Wow, I've forgotten that feeling when a small code change makes for a huge speedup.
I'm implementing big number arithmetic again and am at multiplication. Aiming to merely see it work, I started with the naive gradeschool algorithm, scanning left to right across multiplicand digits for each digit in the multiplier. A large integer would be initialized and used to collect each pass, get shifted to the correct column, and added to an accumulator.
But Knuth's The Art of Computer Programming has a huge speedup. I have difficulty following the presentation in this book, as it requires more working memory than I have to keep track of the non-descriptive single variable names and subscripts. Knuth's algorithm ends up being the same as the gradeschool algorithm, but cleverly keeps the sum of intermediate products in one array of digits. That eliminated an allocation and shift of an intermediate big number and sped things up over 3x!

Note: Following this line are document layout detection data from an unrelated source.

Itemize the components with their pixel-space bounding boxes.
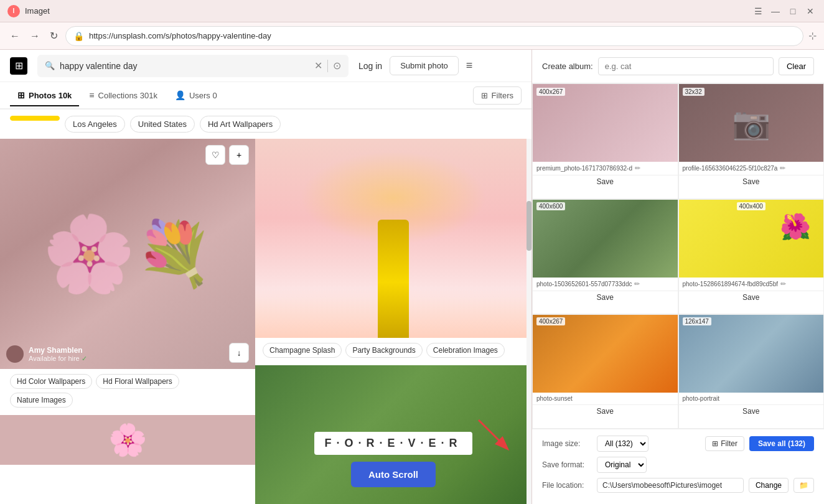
img-size-badge-6: 126x147 xyxy=(683,317,711,325)
titlebar-controls: ☰ — □ ✕ xyxy=(752,5,817,17)
tag-celebration-images[interactable]: Celebration Images xyxy=(426,343,505,358)
champagne-image xyxy=(255,139,531,338)
photo-actions: ♡ + xyxy=(205,145,249,165)
camera-icon[interactable]: ⊙ xyxy=(333,60,341,72)
submit-photo-button[interactable]: Submit photo xyxy=(390,56,459,75)
app-logo: I xyxy=(7,5,20,17)
img-size-badge-1: 400x267 xyxy=(536,88,565,96)
album-img-name-5: photo-sunset xyxy=(536,395,674,402)
tab-collections[interactable]: ≡ Collections 301k xyxy=(82,85,165,106)
filters-icon: ⊞ xyxy=(481,91,488,100)
tab-users-label: Users 0 xyxy=(189,91,217,100)
search-divider xyxy=(327,60,328,72)
auto-scroll-button[interactable]: Auto Scroll xyxy=(351,462,436,487)
author-avatar xyxy=(6,345,24,363)
heart-button[interactable]: ♡ xyxy=(205,145,225,165)
hamburger-menu-icon[interactable]: ≡ xyxy=(466,59,473,72)
img-size-badge-4: 400x400 xyxy=(737,202,765,210)
clear-search-icon[interactable]: ✕ xyxy=(314,60,322,72)
album-image-4: 400x400 🌺 photo-1528661894674-fbd89cd5bf… xyxy=(678,199,825,315)
auth-area: Log in Submit photo ≡ xyxy=(358,56,472,75)
tags-area: Los Angeles United States Hd Art Wallpap… xyxy=(0,110,531,139)
album-image-1: 400x267 premium_photo-1671730786932-d ✏ … xyxy=(532,83,678,199)
album-img-name-3: photo-1503652601-557d07733ddc ✏ xyxy=(536,280,674,288)
tab-users[interactable]: 👤 Users 0 xyxy=(167,85,225,106)
tab-collections-label: Collections 301k xyxy=(98,91,157,100)
author-info: Amy Shamblen Available for hire ✓ xyxy=(29,346,87,363)
flower-heart-image: 💐 xyxy=(0,139,255,369)
save-link-6[interactable]: Save xyxy=(679,404,824,418)
verified-icon: ✓ xyxy=(82,355,87,363)
tag-champagne-splash[interactable]: Champagne Splash xyxy=(263,343,342,358)
save-link-3[interactable]: Save xyxy=(533,291,678,304)
save-link-1[interactable]: Save xyxy=(533,175,678,188)
tag-party-backgrounds[interactable]: Party Backgrounds xyxy=(345,343,422,358)
minimize-button[interactable]: — xyxy=(769,5,782,17)
lock-icon: 🔒 xyxy=(73,31,84,41)
app-title: Imaget xyxy=(25,6,50,16)
save-link-5[interactable]: Save xyxy=(533,404,678,418)
scrollbar-thumb[interactable] xyxy=(527,201,531,251)
tag-hd-art-wallpapers[interactable]: Hd Art Wallpapers xyxy=(200,116,281,133)
tag-active[interactable] xyxy=(10,116,60,121)
url-bar[interactable]: 🔒 https://unsplash.com/s/photos/happy-va… xyxy=(65,26,803,46)
back-button[interactable]: ← xyxy=(7,28,22,44)
album-img-name-2: profile-1656336046225-5f10c827a ✏ xyxy=(683,164,820,172)
refresh-button[interactable]: ↻ xyxy=(47,27,60,44)
filters-label: Filters xyxy=(492,91,513,100)
menu-icon[interactable]: ☰ xyxy=(752,5,764,17)
edit-icon-3[interactable]: ✏ xyxy=(634,280,640,288)
tag-hd-color-wallpapers[interactable]: Hd Color Wallpapers xyxy=(10,374,92,389)
edit-icon-2[interactable]: ✏ xyxy=(780,164,785,172)
edit-icon-4[interactable]: ✏ xyxy=(780,280,786,288)
file-location-row: File location: C:\Users\mobeesoft\Pictur… xyxy=(542,478,814,493)
save-all-button[interactable]: Save all (132) xyxy=(749,436,814,451)
close-button[interactable]: ✕ xyxy=(804,5,817,17)
album-img-info-3: photo-1503652601-557d07733ddc ✏ xyxy=(533,278,678,291)
save-link-4[interactable]: Save xyxy=(679,291,824,304)
folder-icon-button[interactable]: 📁 xyxy=(794,478,814,493)
maximize-button[interactable]: □ xyxy=(787,5,799,17)
save-format-select[interactable]: Original JPEG PNG WEBP xyxy=(597,457,647,473)
album-name-input[interactable] xyxy=(598,57,774,75)
tabs-area: ⊞ Photos 10k ≡ Collections 301k 👤 Users … xyxy=(0,82,531,110)
create-album-label: Create album: xyxy=(542,62,593,71)
album-img-name-1: premium_photo-1671730786932-d ✏ xyxy=(536,164,674,172)
colorful-flowers-image: 400x400 🌺 xyxy=(679,200,824,278)
clear-button[interactable]: Clear xyxy=(779,57,814,75)
tab-photos-label: Photos 10k xyxy=(29,91,72,100)
change-button[interactable]: Change xyxy=(749,478,789,493)
add-button[interactable]: + xyxy=(229,145,249,165)
tag-hd-floral-wallpapers[interactable]: Hd Floral Wallpapers xyxy=(96,374,179,389)
photo-author: Amy Shamblen Available for hire ✓ xyxy=(6,345,87,363)
photos-area: 💐 ♡ + Amy Shamblen Available for hire ✓ xyxy=(0,139,531,504)
main-layout: ⊞ 🔍 ✕ ⊙ Log in Submit photo ≡ ⊞ Photos 1… xyxy=(0,50,824,504)
album-img-info-5: photo-sunset xyxy=(533,393,678,404)
filters-button[interactable]: ⊞ Filters xyxy=(473,86,522,105)
edit-icon-1[interactable]: ✏ xyxy=(635,164,640,172)
image-size-select[interactable]: All (132) Small Medium Large xyxy=(597,436,648,452)
download-button[interactable]: ↓ xyxy=(229,343,249,363)
album-img-info-2: profile-1656336046225-5f10c827a ✏ xyxy=(679,162,824,175)
titlebar: I Imaget ☰ — □ ✕ xyxy=(0,0,824,22)
file-location-path: C:\Users\mobeesoft\Pictures\imoget xyxy=(597,478,744,493)
image-size-label: Image size: xyxy=(542,439,592,448)
tag-los-angeles[interactable]: Los Angeles xyxy=(65,116,125,133)
login-button[interactable]: Log in xyxy=(358,61,382,71)
search-area: ⊞ 🔍 ✕ ⊙ Log in Submit photo ≡ xyxy=(0,50,531,82)
forever-text: F·O·R·E·V·E·R xyxy=(314,432,472,455)
tag-nature-images[interactable]: Nature Images xyxy=(10,393,73,408)
save-link-2[interactable]: Save xyxy=(679,175,824,188)
search-box[interactable]: 🔍 ✕ ⊙ xyxy=(37,55,349,77)
img-size-badge-5: 400x267 xyxy=(536,317,565,325)
album-img-name-4: photo-1528661894674-fbd89cd5bf ✏ xyxy=(683,280,820,288)
bookmark-icon[interactable]: ⊹ xyxy=(808,30,817,42)
author-name: Amy Shamblen xyxy=(29,346,87,355)
tag-united-states[interactable]: United States xyxy=(130,116,195,133)
album-image-6: 126x147 photo-portrait Save xyxy=(678,314,825,429)
forward-button[interactable]: → xyxy=(27,28,42,44)
filter-button[interactable]: ⊞ Filter xyxy=(705,436,744,451)
arrow-indicator xyxy=(475,417,513,456)
tab-photos[interactable]: ⊞ Photos 10k xyxy=(10,85,79,106)
search-input[interactable] xyxy=(60,61,309,71)
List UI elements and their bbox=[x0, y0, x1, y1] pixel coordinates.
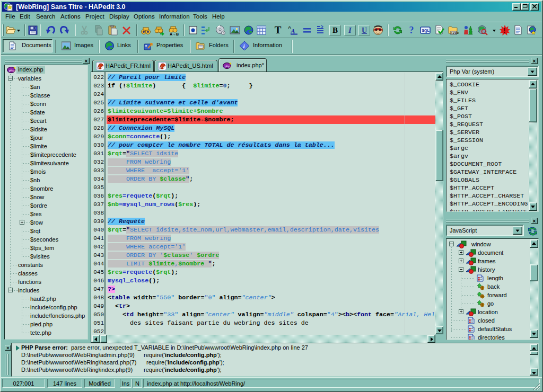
svg-text:php: php bbox=[224, 65, 230, 68]
svg-text:php: php bbox=[8, 69, 14, 72]
svg-text:10101: 10101 bbox=[451, 31, 459, 35]
svg-text:SQL: SQL bbox=[422, 29, 430, 33]
svg-text:A→B: A→B bbox=[170, 32, 179, 36]
svg-text:!: ! bbox=[504, 27, 506, 34]
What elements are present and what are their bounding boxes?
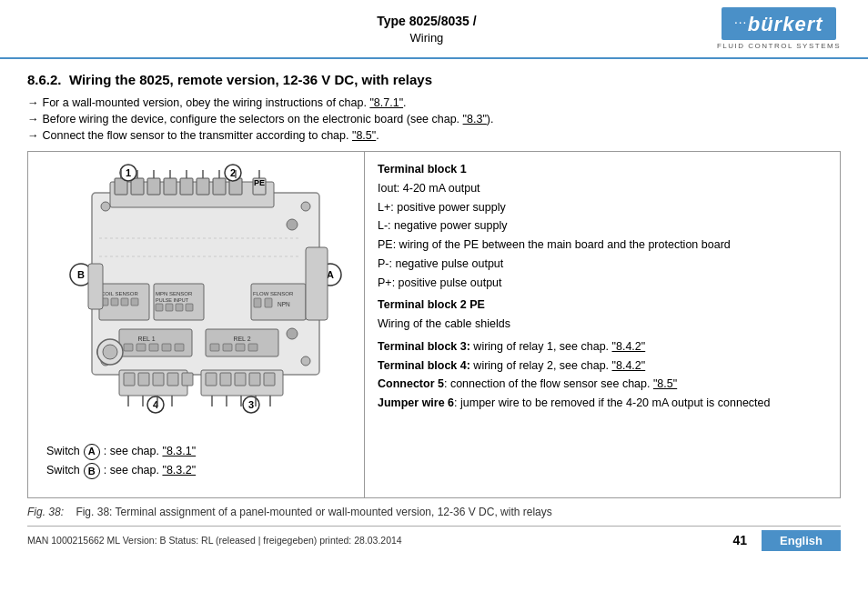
svg-rect-58 (119, 329, 192, 356)
svg-rect-33 (124, 373, 135, 386)
page-footer: MAN 1000215662 ML Version: B Status: RL … (27, 526, 841, 551)
svg-rect-37 (182, 373, 193, 386)
wiring-line: Wiring (377, 30, 476, 46)
type-line: Type 8025/8035 / (377, 13, 476, 31)
svg-rect-51 (176, 304, 183, 311)
svg-rect-60 (124, 344, 133, 351)
header-title: Type 8025/8035 / Wiring (377, 13, 476, 47)
svg-text:PE: PE (254, 178, 265, 187)
svg-text:COIL SENSOR: COIL SENSOR (101, 291, 138, 296)
block3-line: Terminal block 3: wiring of relay 1, see… (378, 338, 827, 356)
svg-rect-65 (206, 329, 278, 356)
section-title: 8.6.2. Wiring the 8025, remote version, … (27, 72, 841, 87)
block4-line: Terminal block 4: wiring of relay 2, see… (378, 357, 827, 375)
svg-rect-50 (166, 304, 173, 311)
intro-text-3: Connect the flow sensor to the transmitt… (43, 129, 379, 142)
svg-rect-62 (149, 344, 158, 351)
svg-rect-45 (131, 298, 138, 306)
svg-text:REL 2: REL 2 (233, 336, 250, 342)
figure-container: 1 2 PE B 6 5 A (27, 151, 841, 498)
footer-language: English (762, 530, 841, 551)
svg-rect-71 (88, 264, 103, 309)
switch-word-a: Switch (46, 442, 80, 461)
footer-right: 41 English (732, 530, 841, 551)
block1-title: Terminal block 1 (378, 163, 467, 176)
logo-box: ...bürkert (722, 7, 835, 40)
arrow-3: → (27, 129, 39, 142)
link-842a: "8.4.2" (612, 340, 646, 353)
svg-rect-69 (236, 344, 245, 351)
block1-line-1: Iout: 4-20 mA output (378, 180, 827, 197)
switch-b-line: Switch B : see chap. "8.3.2" (46, 461, 346, 480)
svg-point-77 (287, 219, 298, 230)
svg-rect-4 (147, 178, 160, 195)
svg-rect-43 (111, 298, 118, 306)
svg-rect-34 (138, 373, 149, 386)
page-header: Type 8025/8035 / Wiring ...bürkert FLUID… (0, 0, 868, 59)
svg-rect-8 (213, 178, 226, 195)
intro-line-2: → Before wiring the device, configure th… (27, 113, 841, 125)
svg-rect-29 (264, 373, 275, 386)
block2-title: Terminal block 2 PE (378, 298, 485, 311)
jumper6-line: Jumper wire 6: jumper wire to be removed… (378, 395, 827, 412)
arrow-2: → (27, 113, 39, 125)
svg-point-73 (101, 202, 110, 211)
switch-word-b: Switch (46, 461, 80, 480)
fig-caption-text: Fig. 38: Terminal assignment of a panel-… (76, 506, 551, 518)
svg-point-76 (301, 356, 310, 366)
svg-text:REL 1: REL 1 (137, 336, 155, 342)
logo-sub: FLUID CONTROL SYSTEMS (717, 42, 841, 50)
link-842b: "8.4.2" (612, 359, 646, 372)
svg-text:4: 4 (153, 399, 159, 410)
svg-rect-36 (167, 373, 178, 386)
intro-line-1: → For a wall-mounted version, obey the w… (27, 96, 841, 109)
footer-man-text: MAN 1000215662 ML Version: B Status: RL … (27, 535, 402, 546)
arrow-1: → (27, 96, 39, 109)
svg-text:NPN: NPN (278, 301, 290, 307)
svg-rect-56 (265, 298, 272, 307)
svg-text:MPN SENSOR: MPN SENSOR (156, 291, 193, 296)
link-85: "8.5" (352, 129, 376, 142)
svg-rect-6 (180, 178, 193, 195)
svg-text:3: 3 (248, 399, 254, 410)
switch-b-text: : see chap. "8.3.2" (104, 461, 196, 480)
logo-text: ...bürkert (734, 13, 823, 35)
conn5-line: Connector 5: connection of the flow sens… (378, 376, 827, 393)
logo-dots: ... (734, 15, 747, 25)
section-number: 8.6.2. (27, 72, 62, 87)
section-heading: Wiring the 8025, remote version, 12-36 V… (69, 72, 432, 87)
jumper6-label: Jumper wire 6 (378, 396, 454, 409)
block3-label: Terminal block 3: (378, 340, 470, 353)
wiring-diagram: 1 2 PE B 6 5 A (37, 161, 356, 434)
switch-a-text: : see chap. "8.3.1" (104, 442, 196, 461)
info-side: Terminal block 1 Iout: 4-20 mA output L+… (365, 152, 840, 497)
svg-text:FLOW SENSOR: FLOW SENSOR (253, 291, 294, 296)
link-871: "8.7.1" (369, 96, 403, 109)
svg-rect-26 (220, 373, 231, 386)
svg-rect-7 (197, 178, 209, 195)
svg-rect-64 (175, 344, 184, 351)
svg-rect-35 (153, 373, 164, 386)
block1-line-6: P+: positive pulse output (378, 275, 827, 292)
svg-rect-27 (235, 373, 246, 386)
intro-text-1: For a wall-mounted version, obey the wir… (43, 96, 407, 109)
diagram-side: 1 2 PE B 6 5 A (28, 152, 365, 497)
svg-rect-52 (186, 304, 193, 311)
block4-label: Terminal block 4: (378, 359, 470, 372)
svg-rect-70 (248, 344, 257, 351)
link-85b: "8.5" (653, 377, 677, 390)
svg-text:1: 1 (126, 167, 131, 178)
block1-line-3: L-: negative power supply (378, 217, 827, 235)
svg-text:B: B (77, 269, 85, 280)
svg-rect-28 (249, 373, 260, 386)
svg-rect-3 (131, 178, 144, 195)
figure-caption: Fig. 38: Fig. 38: Terminal assignment of… (27, 506, 841, 518)
link-831: "8.3.1" (162, 445, 196, 457)
main-content: 8.6.2. Wiring the 8025, remote version, … (0, 59, 868, 560)
logo-area: ...bürkert FLUID CONTROL SYSTEMS (717, 9, 841, 50)
svg-rect-44 (121, 298, 128, 306)
link-83: "8.3" (463, 113, 487, 125)
svg-rect-25 (206, 373, 217, 386)
svg-rect-67 (210, 344, 219, 351)
switch-b-circle: B (84, 463, 100, 479)
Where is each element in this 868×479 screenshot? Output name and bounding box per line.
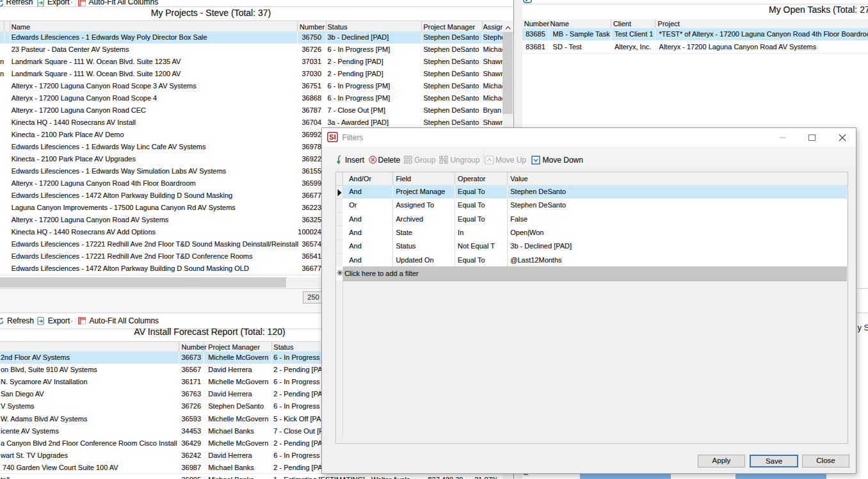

for(i=0; i<BN_DWORD_LEN; ++i) {
uint32_t carry = 0;
for(j=0; j<BN_DWORD_LEN; ++j) {
uint64_t tmp = (uint64_t)(a->digits[j]) * b->digits[i] + accum[i+j] + carry;
carry = tmp >> 32;
accum[i+j] = (uint32_t)tmp;
}
accum[i+j] = carry;
}
The exact book is The Art of Computer Programming 3rd Edition, Volume 2, Seminumerical Algorithms, 4.3.1b.